Table 4

Providing situational information

Honest information on the border of hope and hopeless“In the first days, everyone [healthcare providers] told us that my child was fine, then suddenly he died and they said that his heart was stopped. I said that you said it was good, but now what happened…” M5
“We have to talk between the border of hope and hopeless. We have to say the positives and the negatives of the points. We should not be too hopeful and not too disappointed …” N1
“Do not provide false information and tell the truth. For example, my child had a seizure. They [healthcare professionals] should not say do not worry, it was nothing. I knew my child had a problem” F7
“I knew my child was not well, but I did not like to be constantly disappointed. I was afraid to call the ward because I was afraid that they [nurses] would say that my child was very ill, or I would enter the ward in fear” M2
Providing information with apathy“One of them (a doctor) said very badly to his mother(the participant’s wife)that this child of yours is like this, you have to get used to her [child]. If you can't hold her, take her to Welfare” F7
“I had so much pain, but I did not think about myself. I was anxiously requesting information about my baby’s condition, and I was constantly asking what happened to my child? Do not let him get cold. They [nurses] said that we know our work, please do not interfere” M5
Providing information as individual“… I have not studied medicine to know. If they had given me this information in simple language so that I could understand it, it would have been very good. I did not understand what they [healthcare professionals] told me” F7
“We really needed someone to explain my child’s situation to me. Well, I was somewhat familiar with English terms. If someone explained it to me, I would understand because I am also a language teacher and translator” F3
“When I was at the beginning of my career, I was talking with a father using scientific terms about his child’s condition. I had not finished my explanation yet; I saw he was angry and said ‘Do you make fun of me?’ …" D13
“… Slowly with the introduction, perhaps our audience (the mother herself) might not be strong enough to endure. When one of the nurses was providing bad information about my child, in the middle of her conversation, I did not understand what happened to me, as the world was ruined on me … When I opened my eyes, I saw the doctor and the nurses and my husband around me…” M4
“Young parents have no responsibility at all and do not seem to understand or care about it at all. These parents are not the decision-makers themselves, and the grandparents are the decision-makers” N2
“Linguistic differences may make it difficult to explain. For example, the language of parents may be Kurdish and they do not know Persian. In these cases, we look for personnel who are at least fluent in the parent language and try to provide information to parents through them” D9
“Families who come to the emergency room frequently ask questions. I can’t completely answer their questions and need to repeat the information because they are so anxious, and they can’t understand” N5
“A person should speak to them [parents] calmly, respectfully, and in their own language.
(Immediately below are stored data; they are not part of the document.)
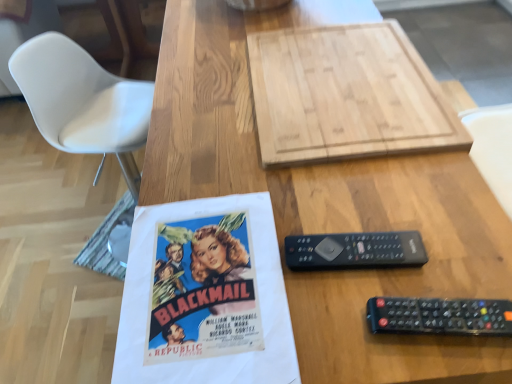 In order to click on unoccupied space behind black plastic remote at lower right in this screenshot , I will do `click(398, 225)`. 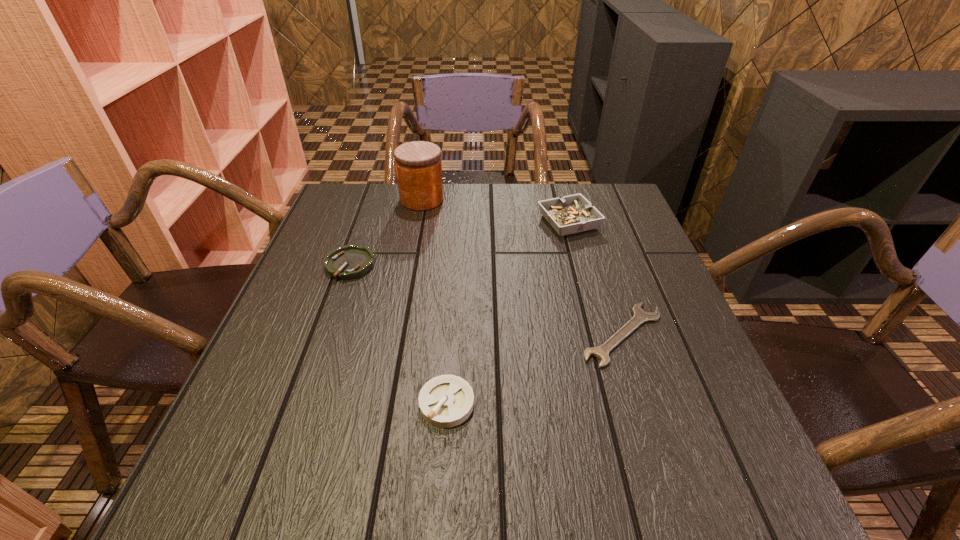 You are a GUI agent. You are given a task and a screenshot of the screen. Output one action in this format:
    pyautogui.click(x=<x>, y=<y>)
    Task: Click on the free space that is in between the shortest object and the fourth shortest object
    
    Given the screenshot: What is the action you would take?
    pyautogui.click(x=596, y=278)

This screenshot has width=960, height=540. I want to click on free point between the second farthest ashtray and the tallest ashtray, so click(460, 244).

Locate an element on the screen. The image size is (960, 540). free space between the nearest object and the shortest object is located at coordinates pos(535,369).

Locate an element on the screen. This screenshot has height=540, width=960. empty location between the fourth shortest object and the tallest object is located at coordinates click(x=495, y=211).

Where is `free spot between the tallest object and the nearest object`? free spot between the tallest object and the nearest object is located at coordinates (434, 301).

You are a GUI agent. You are given a task and a screenshot of the screen. Output one action in this format:
    pyautogui.click(x=<x>, y=<y>)
    Task: Click on the unoccupied area between the second ashtray from left to right and the tallest object
    This screenshot has height=540, width=960.
    Given the screenshot: What is the action you would take?
    pyautogui.click(x=434, y=301)

Locate which object ranks in proximity to the rightmost ashtray. Please provide its 2D coordinates. Your answer should be formatted as a tuple, i.e. [(x, y)], where the tuple contains the x and y coordinates of a point satisfying the conditions above.

[(640, 316)]

Identify which object is located as the nearest to the tallest ashtray. Please provide its 2D coordinates. Your answer should be formatted as a tuple, i.e. [(x, y)], where the tuple contains the x and y coordinates of a point satisfying the conditions above.

[(640, 316)]

Identify which ashtray is located as the second nearest to the leftmost object. Please provide its 2D coordinates. Your answer should be formatted as a tuple, i.e. [(x, y)], where the tuple contains the x and y coordinates of a point satisfying the conditions above.

[(571, 214)]

You are a GUI agent. You are given a task and a screenshot of the screen. Output one action in this format:
    pyautogui.click(x=<x>, y=<y>)
    Task: Click on the ashtray object that ranks as the third closest to the tallest object
    The height and width of the screenshot is (540, 960).
    Given the screenshot: What is the action you would take?
    pyautogui.click(x=445, y=401) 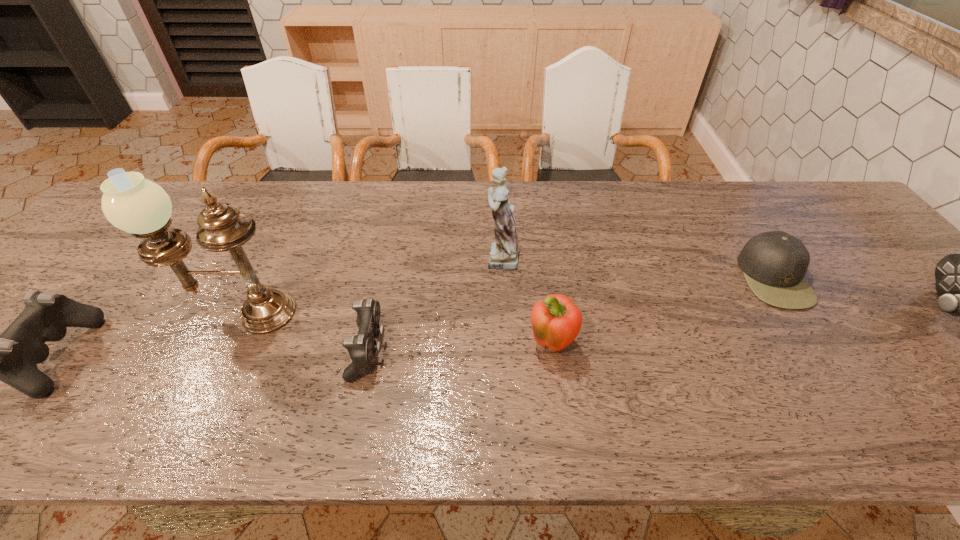 Locate an element on the screen. The image size is (960, 540). the third shortest object is located at coordinates (11, 357).

Locate an element on the screen. the leftmost object is located at coordinates (11, 357).

Where is `the second control from right to left`? The image size is (960, 540). the second control from right to left is located at coordinates (361, 348).

The height and width of the screenshot is (540, 960). Identify the location of the shortest control. (361, 348).

Where is `the second tallest object`? The width and height of the screenshot is (960, 540). the second tallest object is located at coordinates (504, 254).

At what (x,y) coordinates should I click in order to perform the action: click on cap. Please return your answer as a coordinate pair (x, y). Looking at the image, I should click on (774, 263).

Where is `oil lamp`? This screenshot has height=540, width=960. oil lamp is located at coordinates (136, 205).

At what (x,y) coordinates should I click in order to perform the action: click on the tallest object. Please return your answer as a coordinate pair (x, y). Looking at the image, I should click on (136, 205).

Locate an element on the screen. the fourth shortest object is located at coordinates (556, 321).

The height and width of the screenshot is (540, 960). Find the location of `vacant point located on the surface of the leftmost control with buttons`. vacant point located on the surface of the leftmost control with buttons is located at coordinates (8, 356). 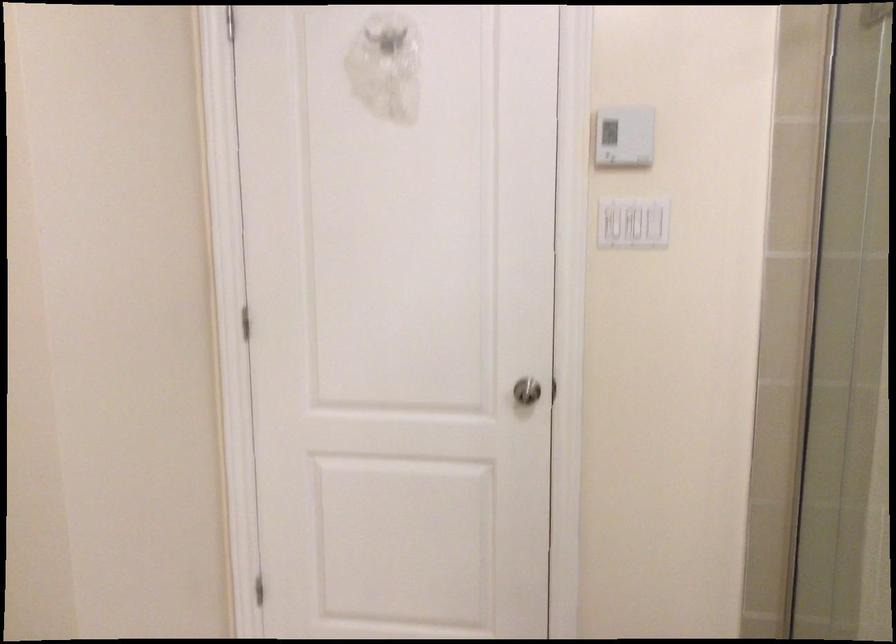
But often it does not work. When parents are very agitated, I go forward to talk to them, but I see that it gets worse, and they are aggressive and told me ‘What are you doing? You go and do your work”’ D8
Dualism in blaming“I asked the doctors: ‘Could the flu kill a healthy child in a week because my daughter didn’t have a problem before?’ They said it was probably because your daughter didn’t feed on your breast milk and you fed her with dry milk and you gave birth to her by cesarean section …. (The mother did not continue, she sighed and then cried)” M6
“I tried to make sure she [the mother] didn’t feel guilty. I said to her that she wasn’t the only person who experienced the accident and it could happen to anybody” N1
Assurance to parents“The opinion of the doctor who spoke to us was that they [other doctors] should not operate at all: ‘They took your child to the operating room to look for where the problem was. What do you expect from a one-and-a-half-kilogram child?” M10
“Before, in the emergency room, everyone was talking to the parents(nurse, intern, resident, etc). Everyone was asking the parents what happened and why did you bring the child to the emergency room? Also, parents’ questions were answered in different ways, and it caused the parents to become agitated. But since we managed this situation, the pediatrician or senior resident is in the emergency room, and this has reassured the parents that there is someone who can manage the team” D12
Presence of parents to better understand the child’s situation“A child was hospitalized. His parents were not present at the bedside of the child. When I saw that the child was getting worse, I called his parents to come to see their child. I think this caused the parents to have readiness for the resuscitation crisis of their child” N2
“I was always in the hospital with my child. Before she died, the nurse called me and said, ‘Your child is in critical condition and her blood pressure is constantly dropping. She is not well at all” It was good to be able to be with her at the last moment and say goodbye to her” M6
  • D, doctor; F, father; M, mother; N, nurse.